## GIVEN RECORDS
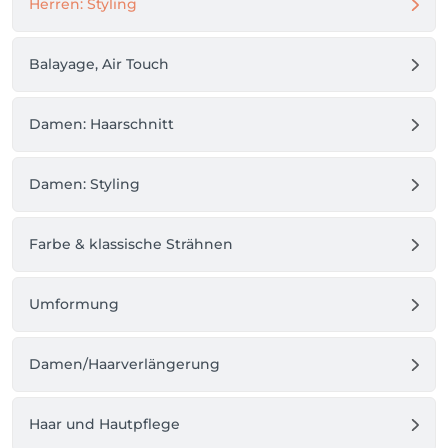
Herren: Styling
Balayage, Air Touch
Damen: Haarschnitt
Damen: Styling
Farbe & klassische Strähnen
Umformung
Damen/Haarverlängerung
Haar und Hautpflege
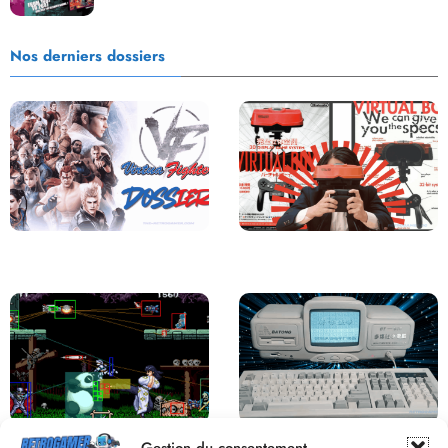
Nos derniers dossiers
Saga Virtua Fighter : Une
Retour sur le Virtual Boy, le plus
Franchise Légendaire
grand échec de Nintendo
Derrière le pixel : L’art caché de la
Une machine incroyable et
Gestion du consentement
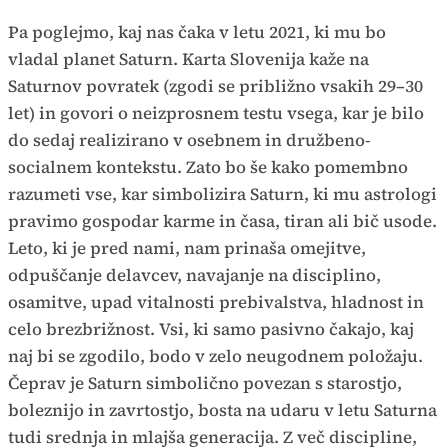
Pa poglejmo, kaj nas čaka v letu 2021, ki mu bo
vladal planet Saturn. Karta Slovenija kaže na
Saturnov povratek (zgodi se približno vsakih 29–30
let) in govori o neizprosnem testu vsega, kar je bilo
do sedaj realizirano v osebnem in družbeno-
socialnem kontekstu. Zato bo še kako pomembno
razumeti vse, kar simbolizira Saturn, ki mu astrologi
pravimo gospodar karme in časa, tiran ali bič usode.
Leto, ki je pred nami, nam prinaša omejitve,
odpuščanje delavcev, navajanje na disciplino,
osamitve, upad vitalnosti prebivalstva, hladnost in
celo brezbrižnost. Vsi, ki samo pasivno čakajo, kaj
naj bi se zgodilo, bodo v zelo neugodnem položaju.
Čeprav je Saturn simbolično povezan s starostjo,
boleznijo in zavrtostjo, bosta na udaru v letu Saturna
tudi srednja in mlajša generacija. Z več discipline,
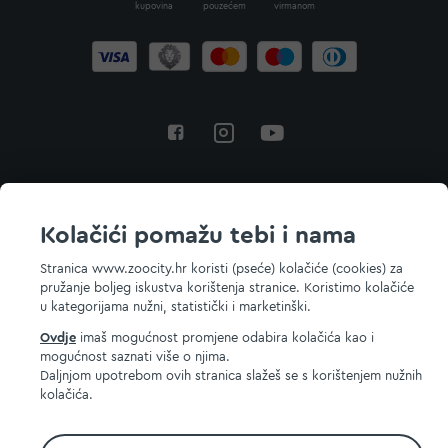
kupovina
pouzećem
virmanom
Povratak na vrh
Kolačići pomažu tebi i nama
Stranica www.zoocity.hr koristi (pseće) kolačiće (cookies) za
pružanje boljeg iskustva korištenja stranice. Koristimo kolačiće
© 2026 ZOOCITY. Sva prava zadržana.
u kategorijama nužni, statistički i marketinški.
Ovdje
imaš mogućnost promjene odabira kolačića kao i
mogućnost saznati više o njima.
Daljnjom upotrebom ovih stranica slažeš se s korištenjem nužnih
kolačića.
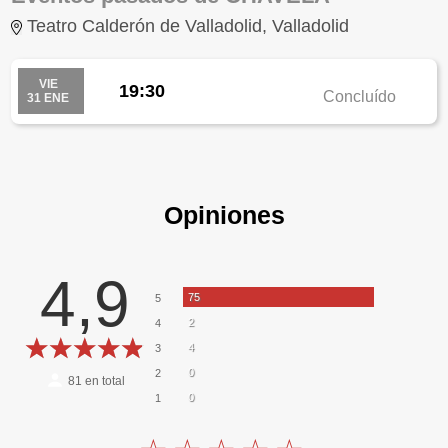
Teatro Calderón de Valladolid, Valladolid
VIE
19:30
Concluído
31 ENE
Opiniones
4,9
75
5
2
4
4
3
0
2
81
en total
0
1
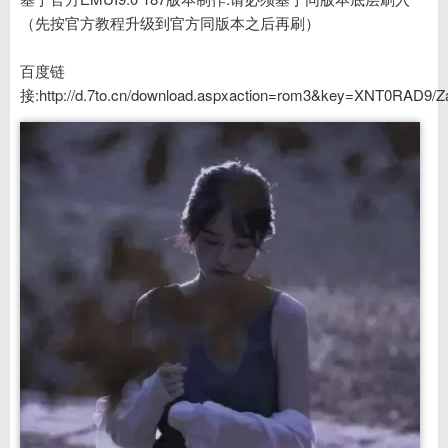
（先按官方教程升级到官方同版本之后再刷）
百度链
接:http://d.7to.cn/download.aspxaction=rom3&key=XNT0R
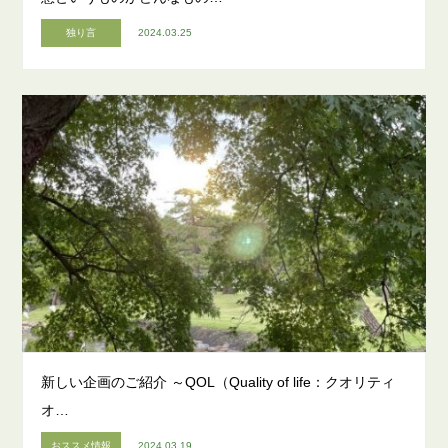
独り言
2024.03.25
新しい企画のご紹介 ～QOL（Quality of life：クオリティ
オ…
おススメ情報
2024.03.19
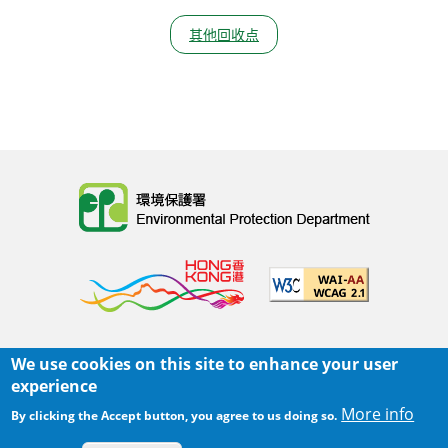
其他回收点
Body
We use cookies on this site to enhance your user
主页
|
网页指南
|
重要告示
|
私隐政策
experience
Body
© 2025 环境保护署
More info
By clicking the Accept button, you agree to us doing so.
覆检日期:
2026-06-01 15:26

## ACTIVITY
From the records above, copy exactly the stretch from the line holding "tudi srednja in" through the line holding "Sva prava zadržana.", both ends included, without the pictures.

## YOUR RESPONSE
tudi srednja in mlajša generacija. Z več discipline,
kupovina
pouzećem
virmanom
Povratak na vrh
Kolačići pomažu tebi i nama
Stranica www.zoocity.hr koristi (pseće) kolačiće (cookies) za
pružanje boljeg iskustva korištenja stranice. Koristimo kolačiće
© 2026 ZOOCITY. Sva prava zadržana.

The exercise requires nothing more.